We understand that the Calvinistic "total depravity" bit was a strategy for facilitating humility – curbing the arrogance of thinking we’re powerful enough and good enough to be in control. We get that. But there are other ways to get to humility, other paths to letting go of the illusion of control. So, this is us. We of liberal faith, while also seeking humility, letting go, and letting be, prefer the road that goes through "inherent worth and dignity" rather than the one that goes through "total depravity." We see the world's wounding as failure of connection rather than as sinful human nature; as failures to sustain contexts of nurturing relationships of care and accountability rather than as manifestations of inner corruption.

Broader culture still carries the residues of a notion of justice as something in the course of which none of us should see salvation. That notion makes mercy into something that has to intervene occasionally just so some of us can get on with our lives without having to be continually punished. This mercy is, as Portia said, not strained – not constrained by any rules or even guidelines. On that view of mercy, then, mercy is random -- without rhyme or reason.

The ideal of justice is to be fair and rational and treat like cases alike by having set, fair, transparent procedures. Mercy makes a hash of that aspiration. Mercy, being unconstrained, has no rules, no fairness. Her methods are opaque, her outcomes wildly variable. Mercy is "the madwoman in the attic" of the house of justice (Linda Ross Meyer, The Justice of Mercy) .

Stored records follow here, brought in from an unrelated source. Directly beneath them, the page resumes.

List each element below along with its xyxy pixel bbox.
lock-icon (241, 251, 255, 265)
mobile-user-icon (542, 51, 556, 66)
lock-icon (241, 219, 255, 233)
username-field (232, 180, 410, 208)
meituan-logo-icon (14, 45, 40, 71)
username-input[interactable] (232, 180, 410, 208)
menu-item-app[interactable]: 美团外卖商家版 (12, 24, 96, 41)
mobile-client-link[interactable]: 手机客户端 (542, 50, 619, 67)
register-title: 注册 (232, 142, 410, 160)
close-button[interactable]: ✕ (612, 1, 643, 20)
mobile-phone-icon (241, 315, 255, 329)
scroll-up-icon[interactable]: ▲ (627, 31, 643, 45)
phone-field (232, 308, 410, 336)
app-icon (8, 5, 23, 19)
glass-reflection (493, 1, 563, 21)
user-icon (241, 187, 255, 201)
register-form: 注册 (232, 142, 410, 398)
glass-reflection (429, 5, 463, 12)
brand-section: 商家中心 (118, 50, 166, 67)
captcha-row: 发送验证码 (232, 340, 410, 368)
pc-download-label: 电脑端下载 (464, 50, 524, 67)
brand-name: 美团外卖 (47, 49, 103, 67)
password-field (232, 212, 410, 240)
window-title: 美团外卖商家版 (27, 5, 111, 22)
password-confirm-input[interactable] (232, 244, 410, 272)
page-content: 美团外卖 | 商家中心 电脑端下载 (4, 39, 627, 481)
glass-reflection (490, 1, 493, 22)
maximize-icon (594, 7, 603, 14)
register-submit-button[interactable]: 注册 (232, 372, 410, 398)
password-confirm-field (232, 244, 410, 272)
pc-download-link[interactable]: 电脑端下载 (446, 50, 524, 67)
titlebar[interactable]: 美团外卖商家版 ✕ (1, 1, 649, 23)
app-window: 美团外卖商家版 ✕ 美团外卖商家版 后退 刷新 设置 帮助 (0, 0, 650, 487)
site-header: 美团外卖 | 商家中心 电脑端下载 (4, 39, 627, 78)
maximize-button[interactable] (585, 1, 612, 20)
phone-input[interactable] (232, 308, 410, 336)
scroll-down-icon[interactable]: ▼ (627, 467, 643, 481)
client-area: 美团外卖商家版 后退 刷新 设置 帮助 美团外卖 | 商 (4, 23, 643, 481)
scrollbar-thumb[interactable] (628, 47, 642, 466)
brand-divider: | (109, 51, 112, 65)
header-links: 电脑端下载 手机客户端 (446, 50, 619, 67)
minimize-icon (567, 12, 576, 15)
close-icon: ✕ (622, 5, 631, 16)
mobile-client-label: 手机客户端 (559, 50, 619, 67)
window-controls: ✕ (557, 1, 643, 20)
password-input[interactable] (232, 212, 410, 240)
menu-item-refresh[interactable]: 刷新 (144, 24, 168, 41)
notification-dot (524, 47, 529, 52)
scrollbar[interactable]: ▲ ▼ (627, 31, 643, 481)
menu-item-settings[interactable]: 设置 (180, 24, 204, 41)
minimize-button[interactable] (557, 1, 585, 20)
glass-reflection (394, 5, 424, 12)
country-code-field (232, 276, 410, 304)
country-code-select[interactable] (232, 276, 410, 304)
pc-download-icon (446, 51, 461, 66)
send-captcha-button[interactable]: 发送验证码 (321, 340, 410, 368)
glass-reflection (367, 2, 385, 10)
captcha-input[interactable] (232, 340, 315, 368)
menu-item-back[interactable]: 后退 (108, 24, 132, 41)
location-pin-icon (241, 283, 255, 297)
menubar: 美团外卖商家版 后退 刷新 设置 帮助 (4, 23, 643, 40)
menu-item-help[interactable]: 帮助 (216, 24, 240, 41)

But that’s because we’ve been thinking about justice all wrong. Our system of justice still is primarily retributive. It’s a carry-over from two thousand years of theology of sin. According to the theology of sin, the only thing to do with sin is subject it to torment. In a few random cases it can be forgiven, cleansed, and expunged; otherwise, the bearers of sin can only be tortured forever. On the retributive model of justice, the only thing to do with wrong-doing is subject it to forms of pain and sacrifice. The guilty cannot be rehabilitated, corrected; belongingness in community cannot be restored, and therefore healing and meaning can never recur.

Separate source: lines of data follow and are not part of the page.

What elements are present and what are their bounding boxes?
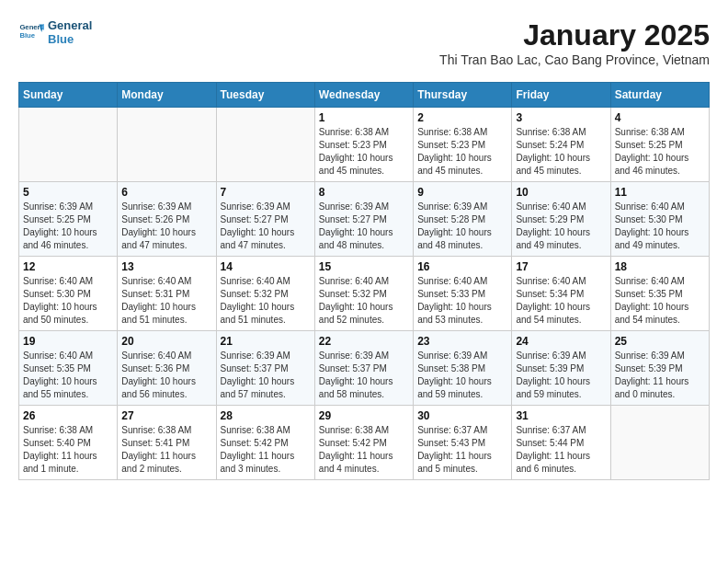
calendar-cell <box>216 108 314 182</box>
calendar-cell: 24Sunrise: 6:39 AM Sunset: 5:39 PM Dayli… <box>512 331 610 406</box>
day-number: 8 <box>319 186 409 199</box>
svg-text:Blue: Blue <box>19 31 35 40</box>
calendar-cell: 21Sunrise: 6:39 AM Sunset: 5:37 PM Dayli… <box>216 331 314 406</box>
day-info: Sunrise: 6:39 AM Sunset: 5:38 PM Dayligh… <box>417 350 507 401</box>
calendar-cell: 17Sunrise: 6:40 AM Sunset: 5:34 PM Dayli… <box>512 257 610 331</box>
day-number: 19 <box>23 335 113 348</box>
logo-icon: General Blue <box>18 19 44 45</box>
day-number: 18 <box>615 260 705 273</box>
calendar-cell: 14Sunrise: 6:40 AM Sunset: 5:32 PM Dayli… <box>216 257 314 331</box>
calendar-cell: 15Sunrise: 6:40 AM Sunset: 5:32 PM Dayli… <box>314 257 413 331</box>
day-info: Sunrise: 6:40 AM Sunset: 5:34 PM Dayligh… <box>516 275 606 327</box>
day-number: 1 <box>319 111 409 124</box>
day-info: Sunrise: 6:38 AM Sunset: 5:23 PM Dayligh… <box>417 126 507 178</box>
day-info: Sunrise: 6:40 AM Sunset: 5:31 PM Dayligh… <box>121 275 211 327</box>
day-info: Sunrise: 6:39 AM Sunset: 5:37 PM Dayligh… <box>319 350 409 401</box>
page-title: January 2025 <box>439 18 710 52</box>
day-number: 12 <box>23 260 113 273</box>
weekday-header-saturday: Saturday <box>610 83 709 108</box>
logo-blue: Blue <box>48 32 92 46</box>
weekday-header-sunday: Sunday <box>19 83 118 108</box>
day-info: Sunrise: 6:38 AM Sunset: 5:42 PM Dayligh… <box>319 424 409 476</box>
logo: General Blue General Blue <box>18 18 92 46</box>
day-info: Sunrise: 6:38 AM Sunset: 5:24 PM Dayligh… <box>516 126 606 178</box>
day-number: 6 <box>121 186 211 199</box>
day-info: Sunrise: 6:37 AM Sunset: 5:44 PM Dayligh… <box>516 424 606 476</box>
day-info: Sunrise: 6:40 AM Sunset: 5:32 PM Dayligh… <box>319 275 409 327</box>
weekday-header-thursday: Thursday <box>414 83 512 108</box>
day-number: 14 <box>221 260 311 273</box>
calendar-cell: 27Sunrise: 6:38 AM Sunset: 5:41 PM Dayli… <box>118 406 216 480</box>
calendar-cell: 28Sunrise: 6:38 AM Sunset: 5:42 PM Dayli… <box>216 406 314 480</box>
day-info: Sunrise: 6:40 AM Sunset: 5:33 PM Dayligh… <box>417 275 507 327</box>
day-number: 15 <box>319 260 409 273</box>
calendar-cell: 10Sunrise: 6:40 AM Sunset: 5:29 PM Dayli… <box>512 182 610 257</box>
day-number: 30 <box>417 409 507 422</box>
weekday-header-wednesday: Wednesday <box>314 83 413 108</box>
calendar-cell: 30Sunrise: 6:37 AM Sunset: 5:43 PM Dayli… <box>414 406 512 480</box>
day-info: Sunrise: 6:37 AM Sunset: 5:43 PM Dayligh… <box>417 424 507 476</box>
day-number: 24 <box>516 335 606 348</box>
day-number: 17 <box>516 260 606 273</box>
calendar-cell: 25Sunrise: 6:39 AM Sunset: 5:39 PM Dayli… <box>610 331 709 406</box>
day-number: 9 <box>417 186 507 199</box>
day-info: Sunrise: 6:40 AM Sunset: 5:32 PM Dayligh… <box>221 275 311 327</box>
logo-general: General <box>48 18 92 32</box>
calendar-cell <box>610 406 709 480</box>
day-info: Sunrise: 6:38 AM Sunset: 5:23 PM Dayligh… <box>319 126 409 178</box>
calendar-cell: 9Sunrise: 6:39 AM Sunset: 5:28 PM Daylig… <box>414 182 512 257</box>
calendar-cell: 5Sunrise: 6:39 AM Sunset: 5:25 PM Daylig… <box>19 182 118 257</box>
calendar-cell: 4Sunrise: 6:38 AM Sunset: 5:25 PM Daylig… <box>610 108 709 182</box>
calendar-cell: 8Sunrise: 6:39 AM Sunset: 5:27 PM Daylig… <box>314 182 413 257</box>
weekday-header-friday: Friday <box>512 83 610 108</box>
calendar-cell: 23Sunrise: 6:39 AM Sunset: 5:38 PM Dayli… <box>414 331 512 406</box>
day-info: Sunrise: 6:39 AM Sunset: 5:39 PM Dayligh… <box>516 350 606 401</box>
day-info: Sunrise: 6:39 AM Sunset: 5:25 PM Dayligh… <box>23 201 113 252</box>
calendar-cell: 22Sunrise: 6:39 AM Sunset: 5:37 PM Dayli… <box>314 331 413 406</box>
weekday-header-tuesday: Tuesday <box>216 83 314 108</box>
day-info: Sunrise: 6:38 AM Sunset: 5:25 PM Dayligh… <box>615 126 705 178</box>
day-number: 20 <box>121 335 211 348</box>
day-info: Sunrise: 6:40 AM Sunset: 5:35 PM Dayligh… <box>615 275 705 327</box>
day-number: 16 <box>417 260 507 273</box>
day-info: Sunrise: 6:40 AM Sunset: 5:35 PM Dayligh… <box>23 350 113 401</box>
calendar-cell: 19Sunrise: 6:40 AM Sunset: 5:35 PM Dayli… <box>19 331 118 406</box>
day-number: 28 <box>221 409 311 422</box>
location-subtitle: Thi Tran Bao Lac, Cao Bang Province, Vie… <box>439 52 710 67</box>
calendar-cell: 20Sunrise: 6:40 AM Sunset: 5:36 PM Dayli… <box>118 331 216 406</box>
day-number: 29 <box>319 409 409 422</box>
day-number: 23 <box>417 335 507 348</box>
day-number: 31 <box>516 409 606 422</box>
calendar-cell: 12Sunrise: 6:40 AM Sunset: 5:30 PM Dayli… <box>19 257 118 331</box>
day-info: Sunrise: 6:39 AM Sunset: 5:27 PM Dayligh… <box>319 201 409 252</box>
day-number: 2 <box>417 111 507 124</box>
day-info: Sunrise: 6:39 AM Sunset: 5:26 PM Dayligh… <box>121 201 211 252</box>
day-number: 7 <box>221 186 311 199</box>
calendar-cell <box>118 108 216 182</box>
day-number: 25 <box>615 335 705 348</box>
weekday-header-monday: Monday <box>118 83 216 108</box>
calendar-cell: 16Sunrise: 6:40 AM Sunset: 5:33 PM Dayli… <box>414 257 512 331</box>
day-number: 3 <box>516 111 606 124</box>
day-info: Sunrise: 6:40 AM Sunset: 5:29 PM Dayligh… <box>516 201 606 252</box>
calendar-cell: 1Sunrise: 6:38 AM Sunset: 5:23 PM Daylig… <box>314 108 413 182</box>
day-info: Sunrise: 6:38 AM Sunset: 5:40 PM Dayligh… <box>23 424 113 476</box>
day-info: Sunrise: 6:40 AM Sunset: 5:30 PM Dayligh… <box>615 201 705 252</box>
day-number: 11 <box>615 186 705 199</box>
calendar-cell: 31Sunrise: 6:37 AM Sunset: 5:44 PM Dayli… <box>512 406 610 480</box>
day-info: Sunrise: 6:39 AM Sunset: 5:37 PM Dayligh… <box>221 350 311 401</box>
day-info: Sunrise: 6:40 AM Sunset: 5:36 PM Dayligh… <box>121 350 211 401</box>
calendar-cell: 6Sunrise: 6:39 AM Sunset: 5:26 PM Daylig… <box>118 182 216 257</box>
day-info: Sunrise: 6:39 AM Sunset: 5:27 PM Dayligh… <box>221 201 311 252</box>
day-info: Sunrise: 6:39 AM Sunset: 5:28 PM Dayligh… <box>417 201 507 252</box>
day-number: 10 <box>516 186 606 199</box>
day-info: Sunrise: 6:38 AM Sunset: 5:41 PM Dayligh… <box>121 424 211 476</box>
day-number: 4 <box>615 111 705 124</box>
day-info: Sunrise: 6:39 AM Sunset: 5:39 PM Dayligh… <box>615 350 705 401</box>
day-number: 26 <box>23 409 113 422</box>
calendar-cell: 26Sunrise: 6:38 AM Sunset: 5:40 PM Dayli… <box>19 406 118 480</box>
day-info: Sunrise: 6:38 AM Sunset: 5:42 PM Dayligh… <box>221 424 311 476</box>
calendar-cell: 2Sunrise: 6:38 AM Sunset: 5:23 PM Daylig… <box>414 108 512 182</box>
calendar-cell: 11Sunrise: 6:40 AM Sunset: 5:30 PM Dayli… <box>610 182 709 257</box>
day-number: 22 <box>319 335 409 348</box>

Today, there are alternatives being tried in limited ways in a few jurisdictions: there’s community mediation, victim-offender mediation, alternative sentencing, and restorative justice. We don’t have to be stuck in a retributive model. If we see wrong-doing as a product of disconnection rather than as a product of sin, then we'd want our justice system to restore connection, restore belonging.

By setting up Mercy and Justice as opposed to each other, we get neither. By seeing Mercy as the imposition of irrationality, we blind ourselves to the irrationality of our conception of Justice. For instance, we get mandatory sentencing, in the name of removing the unfairness of judicial discretion. But all we did was shift all the discretion to the prosecutor who decides whether to prosecute at all, and what plea-bargaining to offer.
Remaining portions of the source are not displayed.